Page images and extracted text
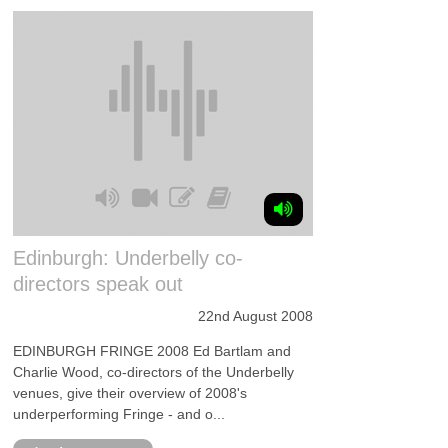
Edinburgh: Underbelly co-
directors speak out
22nd August 2008
EDINBURGH FRINGE 2008 Ed Bartlam and
Charlie Wood, co-directors of the Underbelly
venues, give their overview of 2008's
underperforming Fringe - and o...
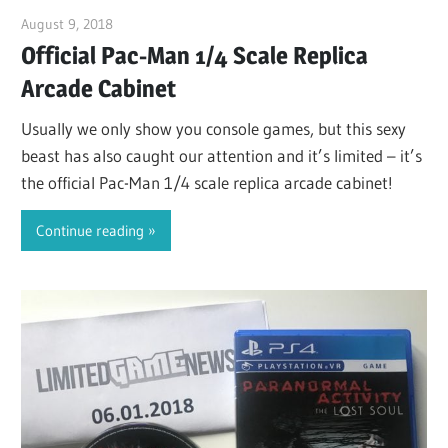
August 9, 2018
ltdgamenews
Official Pac-Man 1/4 Scale Replica
Arcade Cabinet
Usually we only show you console games, but this sexy
beast has also caught our attention and it’s limited – it’s
the official Pac-Man 1/4 scale replica arcade cabinet!
Continue reading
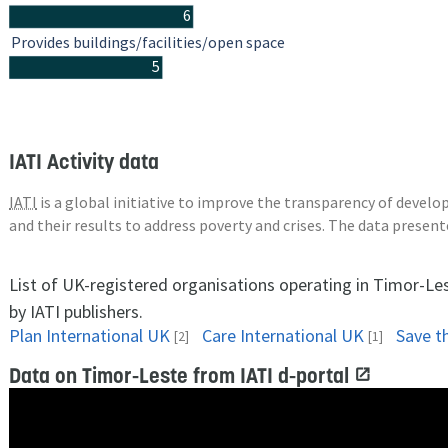
6
Provides buildings/facilities/open space
5
IATI Activity data
IATI
is a global initiative to improve the transparency of deve
and their results to address poverty and crises. The data presen
List of UK-registered organisations operating in Timor-Le
by IATI publishers.
Plan International UK
Care International UK
Save t
[2]
[1]
Data on Timor-Leste from IATI d-portal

WHAT TO DO
Only output the lines from the one with "List of UK-registered" through the end of the entries above, exactly as they are.

OUTPUT FOR THIS TASK
List of UK-registered organisations operating in Timor-Le
by IATI publishers.
Plan International UK
Care International UK
Save t
[2]
[1]
Data on Timor-Leste from IATI d-portal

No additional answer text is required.